Fort Phantom Road passed through Hamilton
County crossing near Aleman,
Blue Ridge, Little Cowhouse Creekwhere
it empties into the Cowhouse, Lund
Valley, between the Hoover
Knobs and Waring Creek near the Comanche County line.
After Texas became the twenty-eighth state in the United
States a series of forts were established to deal with Indians
and to provide some protection for the pioneers moving west.
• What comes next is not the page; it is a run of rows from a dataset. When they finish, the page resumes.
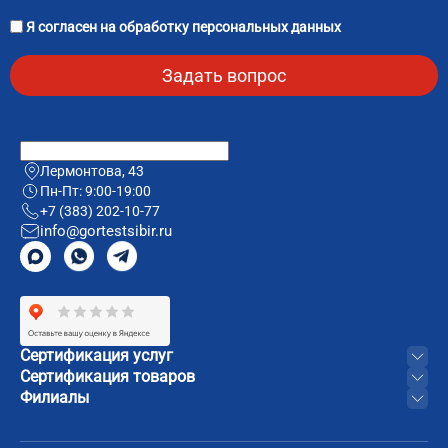
Я согласен на
обработку персональных данных
Лермонтова, 43
Пн-Пт: 9:00-19:00
+7 (383) 202-10-77
info@gortestsibir.ru
Сертификация услуг
Сертификация товаров
Филиалы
Forts were
established first at Fort Worth on the Trinity River; Fort
Graham on the Brazos River near Hillsboro; Fort Gates
on the Leon River five miles east of the future Gatesville; Fort
Crogham in what would become Burnet County; Fort Slott
near the future Fredericksburg; Fort Ingle in Uvalde
County; and Fort Duncan at Eagle Pass.
As the frontier continued to push westward, a second
line of forts was built in 1853. Forts in the second line of defense were
built at Fort Belkknap on the Salt Fork of the Brazos;
Fort Phantom Hill on the headwaters of the Clear Fork of the Brazos,
between the future Abilene and the future Lueders; Fort
McKavett on the headspring of the San Saba; and Fort Clark
on the head of Los Moros Creek. Fort Phantom Road was the supply
route from Fort Gates to Fort Phantom. Supplies were
transported in wagons, each being drawn by six oxen.
As a child I was not impressed with the tracks
remaining from this road as they crossed my grandmother’s Blue
Ridge farm on which
we lived. These tracks looked like most other wagon tracks I had seen and
I did not understand their significance.